説明

複合材料の製造装置および製造方法

【課題】プリプレグを積層させる面が湾曲している長尺な型を用いてプリプレグを積層する場合でも、プリプレグを蛇行することなく積層でき、かつプリプレグ層間のエアが十分に抜出された複合材料を製造できる装置および方法の提供。

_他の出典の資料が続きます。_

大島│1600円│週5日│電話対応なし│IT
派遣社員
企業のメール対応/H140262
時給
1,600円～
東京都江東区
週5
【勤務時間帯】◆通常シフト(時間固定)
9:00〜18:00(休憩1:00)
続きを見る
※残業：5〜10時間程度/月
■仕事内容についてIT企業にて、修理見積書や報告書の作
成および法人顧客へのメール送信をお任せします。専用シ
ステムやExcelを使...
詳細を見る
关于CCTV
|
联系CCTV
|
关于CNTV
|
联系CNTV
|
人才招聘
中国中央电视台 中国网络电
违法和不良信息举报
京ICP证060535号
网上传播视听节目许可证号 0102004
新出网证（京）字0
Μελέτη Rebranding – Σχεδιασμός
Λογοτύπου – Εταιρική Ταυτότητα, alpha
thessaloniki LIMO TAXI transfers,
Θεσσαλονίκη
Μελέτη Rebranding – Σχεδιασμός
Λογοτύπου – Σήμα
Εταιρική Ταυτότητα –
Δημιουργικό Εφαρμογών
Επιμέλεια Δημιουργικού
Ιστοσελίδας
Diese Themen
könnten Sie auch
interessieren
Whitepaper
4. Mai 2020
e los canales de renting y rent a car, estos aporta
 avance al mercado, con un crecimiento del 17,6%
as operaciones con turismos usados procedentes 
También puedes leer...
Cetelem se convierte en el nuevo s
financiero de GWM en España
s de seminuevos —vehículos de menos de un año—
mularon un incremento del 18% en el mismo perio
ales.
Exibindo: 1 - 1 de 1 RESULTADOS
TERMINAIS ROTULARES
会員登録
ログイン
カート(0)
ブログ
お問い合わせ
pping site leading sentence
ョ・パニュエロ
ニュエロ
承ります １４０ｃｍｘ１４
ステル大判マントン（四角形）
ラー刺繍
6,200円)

【解決手段】型Mの一端から他端へ移動しながらプリプレグ11を型Mに供給する供給機構20と、供給機構20に連動して型Mの一端から他端へ移動しながらプリプレグ11層間のエアを抜出すエア抜き機構30を具備し、供給機構20はプリプレグ11と離型紙12の積層物10を巻き出すプリプレグ巻き出し手段21、離型紙12を巻き取る離型紙巻き取り手段22、プリプレグ11を位置補正する位置補正手段23を備え、エア抜き機構30は横並びに隣接して配列した複数の円板からなる、円柱状かつエア抜き機構30の移動方向Fに湾曲した押さえ手段31を備える複合材料の製造装置1。

【発明の詳細な説明】
【技術分野】
【0001】
本発明は、複合材料の製造装置および製造方法に関する。
【背景技術】
【0002】
繊維強化複合材料は、軽量かつ高強度の特性から利用分野が広がっており、例えば、金属材料代替として飛行機、船舶、鉄道車両、自動車、ゴルフクラブ、テニスラケットなど、スポーツ・レジャー用途から自動車や航空機等の産業用途まで、幅広く用いられている。

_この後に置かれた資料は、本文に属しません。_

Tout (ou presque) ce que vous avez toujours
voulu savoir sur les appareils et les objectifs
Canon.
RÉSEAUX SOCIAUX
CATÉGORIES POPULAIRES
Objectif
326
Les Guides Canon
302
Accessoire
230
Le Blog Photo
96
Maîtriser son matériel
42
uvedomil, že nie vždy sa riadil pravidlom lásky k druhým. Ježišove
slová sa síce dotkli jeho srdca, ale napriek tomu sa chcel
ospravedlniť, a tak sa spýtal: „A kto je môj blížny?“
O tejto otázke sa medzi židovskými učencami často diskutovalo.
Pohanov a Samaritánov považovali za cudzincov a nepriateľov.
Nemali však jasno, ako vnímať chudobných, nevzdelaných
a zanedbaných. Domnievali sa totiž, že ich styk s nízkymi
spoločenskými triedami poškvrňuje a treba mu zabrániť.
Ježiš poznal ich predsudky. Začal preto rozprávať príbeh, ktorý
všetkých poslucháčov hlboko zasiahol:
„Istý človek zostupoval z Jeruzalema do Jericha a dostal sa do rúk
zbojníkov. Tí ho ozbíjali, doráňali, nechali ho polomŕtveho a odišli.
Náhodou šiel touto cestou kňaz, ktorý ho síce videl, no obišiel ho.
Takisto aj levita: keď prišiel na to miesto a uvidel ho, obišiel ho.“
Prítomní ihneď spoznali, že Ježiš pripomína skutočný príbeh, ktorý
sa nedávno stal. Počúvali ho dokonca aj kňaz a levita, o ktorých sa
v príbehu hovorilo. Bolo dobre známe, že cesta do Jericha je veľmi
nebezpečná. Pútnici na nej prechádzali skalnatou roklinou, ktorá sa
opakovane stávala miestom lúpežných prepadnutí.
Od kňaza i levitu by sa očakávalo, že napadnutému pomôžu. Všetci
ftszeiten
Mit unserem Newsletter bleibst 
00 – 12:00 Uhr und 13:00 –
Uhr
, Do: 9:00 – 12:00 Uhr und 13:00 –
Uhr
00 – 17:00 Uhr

繊維強化複合材料は、炭素繊維などの強化繊維に熱硬化性樹脂または熱可塑性樹脂が含浸したシート状のプレプレグを長尺な型内に積層し、その後、硬化することで作製することがある。
【0003】
しかし、シート状のプレプレグを人手で積層すると、プリプレグが真っ直ぐに積層されずに蛇行したり、プリプレグに皺が発生したりしやすく、得られる複合材料の強度が低下することがあった。また、型内に積層されたプリプレグ上に次のプリプレグを積層する際に、プリプレグ層間にエアが入り込むことがあった。プリプレグ層間にエアが入り込むと、得られる複合材料にボイドが残ってしまい、強度が低下しやすくなる。特に、型の幅方向の断面においてプリプレグを積層させる面が湾曲している型を用いてプリプレグを積層させる場合には、プリプレグの蛇行やプリプレグ層間へのエアの入り込みの問題は顕著であった。
【0004】
プリプレグを型内に自動で積層する装置として、例えば特許文献1には、回転しながら押圧する圧接ローラにより所定の押圧力で、紙管から引き出されたプリプレグシートを付着させながら基材(型)に積層するプリプレグの自動積層装置が開示されている。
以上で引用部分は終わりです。